“Language proficiency, no matter how it is measured, is related to mathematics achievement.” -Walter Secada, Northwestern University.
You may recall from your school days that classmates of yours who were at the top of the class in math were also often among the best at reading and English. That wasn’t a coincidence, as reading and math skills are closely linked together for numerous reasons.
The nonprofit Kids Come First published a report last month highlighting declining math scores in Calgary. According to the report, almost 20% fewer students in Calgary achieve “excellence” on the Grade 6 math provincial achievement test (PAT) than four years ago, while the Grade 9 math PAT failure rate is 28%. In addition, 35% of Calgary Grade 12 students don’t even take Math 30. Calgary Reads sees the spotlight on math scores as an opportunity to explore how math achievement is tied to reading.
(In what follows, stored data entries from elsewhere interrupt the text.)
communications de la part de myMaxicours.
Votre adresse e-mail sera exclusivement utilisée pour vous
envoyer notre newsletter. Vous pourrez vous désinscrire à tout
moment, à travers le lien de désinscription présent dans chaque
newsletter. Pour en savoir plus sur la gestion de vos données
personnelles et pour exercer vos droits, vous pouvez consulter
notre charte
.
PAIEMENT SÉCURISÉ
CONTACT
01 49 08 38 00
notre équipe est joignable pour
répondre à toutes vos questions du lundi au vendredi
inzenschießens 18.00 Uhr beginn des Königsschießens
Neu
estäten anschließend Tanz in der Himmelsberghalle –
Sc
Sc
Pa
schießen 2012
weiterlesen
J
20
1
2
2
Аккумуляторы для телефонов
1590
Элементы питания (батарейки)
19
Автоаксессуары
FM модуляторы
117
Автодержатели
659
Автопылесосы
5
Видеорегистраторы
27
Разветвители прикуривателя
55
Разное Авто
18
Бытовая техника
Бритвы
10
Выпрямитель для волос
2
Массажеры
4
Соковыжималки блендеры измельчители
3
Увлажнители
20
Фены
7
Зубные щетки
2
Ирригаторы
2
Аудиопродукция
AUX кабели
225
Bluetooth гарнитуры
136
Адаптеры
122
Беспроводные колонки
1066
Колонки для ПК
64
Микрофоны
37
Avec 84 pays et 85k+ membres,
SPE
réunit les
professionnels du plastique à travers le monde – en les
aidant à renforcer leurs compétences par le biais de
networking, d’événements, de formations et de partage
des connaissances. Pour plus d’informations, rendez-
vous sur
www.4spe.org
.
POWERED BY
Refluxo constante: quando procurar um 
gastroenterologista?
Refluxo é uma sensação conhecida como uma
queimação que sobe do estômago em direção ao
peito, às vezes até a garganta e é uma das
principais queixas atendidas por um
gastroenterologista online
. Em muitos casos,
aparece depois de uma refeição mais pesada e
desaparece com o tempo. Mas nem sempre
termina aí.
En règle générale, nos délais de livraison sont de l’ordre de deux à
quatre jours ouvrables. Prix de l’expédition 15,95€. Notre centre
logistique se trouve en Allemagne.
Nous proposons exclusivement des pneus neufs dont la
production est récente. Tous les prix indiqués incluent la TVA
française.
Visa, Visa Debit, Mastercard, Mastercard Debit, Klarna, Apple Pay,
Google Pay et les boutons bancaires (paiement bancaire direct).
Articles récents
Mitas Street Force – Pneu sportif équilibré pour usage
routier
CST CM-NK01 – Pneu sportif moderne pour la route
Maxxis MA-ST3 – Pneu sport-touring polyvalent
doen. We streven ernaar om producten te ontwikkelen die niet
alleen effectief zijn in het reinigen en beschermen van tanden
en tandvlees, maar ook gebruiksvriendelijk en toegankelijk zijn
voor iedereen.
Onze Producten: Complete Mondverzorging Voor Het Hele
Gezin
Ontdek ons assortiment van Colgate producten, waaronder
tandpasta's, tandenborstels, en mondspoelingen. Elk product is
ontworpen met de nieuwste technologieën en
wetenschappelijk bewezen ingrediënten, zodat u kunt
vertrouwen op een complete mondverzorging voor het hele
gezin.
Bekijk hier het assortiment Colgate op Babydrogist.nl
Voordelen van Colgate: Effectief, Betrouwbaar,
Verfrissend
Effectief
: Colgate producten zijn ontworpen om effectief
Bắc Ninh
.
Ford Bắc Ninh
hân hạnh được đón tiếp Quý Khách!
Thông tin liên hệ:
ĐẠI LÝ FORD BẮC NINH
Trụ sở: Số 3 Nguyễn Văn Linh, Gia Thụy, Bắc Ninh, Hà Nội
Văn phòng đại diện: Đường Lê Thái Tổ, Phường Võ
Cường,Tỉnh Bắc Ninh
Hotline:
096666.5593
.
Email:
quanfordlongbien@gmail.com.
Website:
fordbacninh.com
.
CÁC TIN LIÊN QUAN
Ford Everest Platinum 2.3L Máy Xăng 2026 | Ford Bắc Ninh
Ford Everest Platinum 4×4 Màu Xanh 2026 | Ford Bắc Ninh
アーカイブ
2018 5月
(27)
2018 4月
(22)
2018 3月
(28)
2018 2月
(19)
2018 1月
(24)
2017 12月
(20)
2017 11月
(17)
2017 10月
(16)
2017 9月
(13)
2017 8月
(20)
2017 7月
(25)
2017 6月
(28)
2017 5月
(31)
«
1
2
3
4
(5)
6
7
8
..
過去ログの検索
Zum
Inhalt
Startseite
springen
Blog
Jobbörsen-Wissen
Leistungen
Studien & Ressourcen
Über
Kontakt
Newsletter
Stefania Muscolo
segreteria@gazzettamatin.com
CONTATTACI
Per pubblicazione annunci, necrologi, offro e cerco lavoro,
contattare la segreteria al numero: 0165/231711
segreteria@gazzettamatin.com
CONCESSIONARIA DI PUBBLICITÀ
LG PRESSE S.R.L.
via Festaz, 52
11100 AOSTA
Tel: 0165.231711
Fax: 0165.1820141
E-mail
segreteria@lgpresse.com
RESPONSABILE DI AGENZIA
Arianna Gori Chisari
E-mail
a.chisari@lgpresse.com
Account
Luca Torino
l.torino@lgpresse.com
Success at reading enables success in all subjects
Many studies have recognized the connection between reading ability and math achievement. Firstly, most math problems are word problems that often pack a lot of information into each sentence. Solving these requires a clear understanding of the language. Secondly, literacy and numeracy share many of the same thinking skills: deriving meaning from symbols (either letters or signs), word recognition, and comprehension. Alberta Education’s Ministerial Order on Student Learning recognizes the importance of literacy and numeracy in constructing and communicating meaning.
Reading helps improve math skills
Vocabulary knowledge and print knowledge are the strongest predictors of math performance, as the more words children know, the easier they are able to understand the problem. Reading aloud is a wonderful way to build vocabulary, as children’s books contain three times as many rare words as parent/child speech. Children’s literature has also been shown to improve math achievement and motivation in young children, even when there is no math content in the story.
By reading with their children for 15 minutes every day, parents are helping build not just language skills but math skills as well. Reading texts in everyday items like flyers, coupons, the sports pages, and recipes is another great way to combine words and numbers.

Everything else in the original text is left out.